There is no physical container at GZ
Questions that need to be answered in order to log a find:
1. What is Porosity?
2. Where is Ground Water stored?
3. What sort of rock do you believe Fresnos ground water flows through?
4. Was there any water in the basin today?
At the listed coordinates you will find a canal and a storm basin park, both of which help to replenish the underground aquifers. This Earth Cache will help you better understand the geology behind aquifers and why they are so important.
An aquifer is defined as a body of rock or unconsolidated sediment that has sufficient permeability to allow water to flow through it. Unconsolidated materials, such as those in the Fresno Area, like gravel, sand, and even silt make relatively good aquifers, as do rocks like sandstone. Other rocks can be good aquifers if they are well fractured.
Groundwater is stored in the open spaces within rocks and within unconsolidated sediments. Rocks and sediments near the surface are under less pressure than those at significant depth and therefore tend to have more open space. For this reason, and because it’s expensive to drill deep wells, most of the groundwater that is accessed by individual users is within the first 100 m of the surface. Some municipal, agricultural, and industrial groundwater users get their water from greater depth, but deeper groundwater tends to be of lower quality than shallow groundwater, so there is a limit as to how deep we can go.

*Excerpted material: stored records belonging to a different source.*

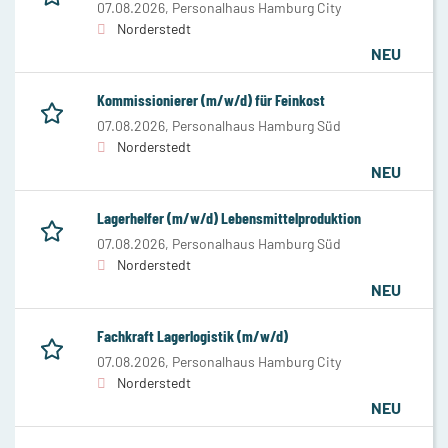
07.08.2026,
Personalhaus Hamburg City
Norderstedt
NEU
Kommissionierer (m/w/d) für Feinkost
07.08.2026,
Personalhaus Hamburg Süd
Norderstedt
NEU
Lagerhelfer (m/w/d) Lebensmittelproduktion
07.08.2026,
Personalhaus Hamburg Süd
Norderstedt
NEU
Fachkraft Lagerlogistik (m/w/d)
07.08.2026,
Personalhaus Hamburg City
Norderstedt
NEU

Porosity is the percentage of open space within an unconsolidated sediment or a rock. Primary porosity is represented by the spaces between grains in a sediment or sedimentary rock. Secondary porosity is porosity that has developed after the rock has formed. It can include fracture porosity — space within fractures in any kind of rock. Some volcanic rock has a special type of porosity related to vesicles, and some limestone has extra porosity related to cavities within fossils.
Since the Fresno/Clovis area was settled, most of the water supply for its people and businesses has come from the groundwater aquifer. Decades of reliance on groundwater has created a condition of groundwater overdraft. We have historically taken out more water than we have put back. Though supply has changed due to the Cities’ construction of surface water treatment plants to take pressure off of the groundwater aquifer, significant demand is still put on our groundwater supply. As population grows – now at roughly 650,000 in Fresno and Clovis – counting storm and surface water as the precious resources they are is more important than ever.
Replenishment through recharge
Our area’s groundwater overdraft would be even more serious, if not for the decades of inter-agency collaboration to constantly put water back in the ground. Groundwater supplies are recharged using surface water from rain and from the Kings and San Joaquin Rivers.
Rain that falls on the Fresno/Clovis area is moved through a network of pipelines to the 153 District stormwater basins throughout the urban area, where it slowly percolates through the soil to the groundwater aquifer.
Kings and San Joaquin River surface water allocations of the Cities of Clovis and Fresno, and Bakman Water Company are moved through Fresno Irrigation District canals to nearly 90 stormwater basins, for the purpose of groundwater recharge.
Shown below are the 10 years’ worth of storm and surface water volumes recharged in District basins. Keeping precious water in our area for future use is an important function of the District’s urban basin system. The collaborative work done with the Cities of Clovis and Fresno, Bakman Water Company, and with the Fresno Irrigation District contributes significantly to the volume of groundwater returned to the aquifer, and is part of the year-round, multi-agency effort to replenish groundwater supplies.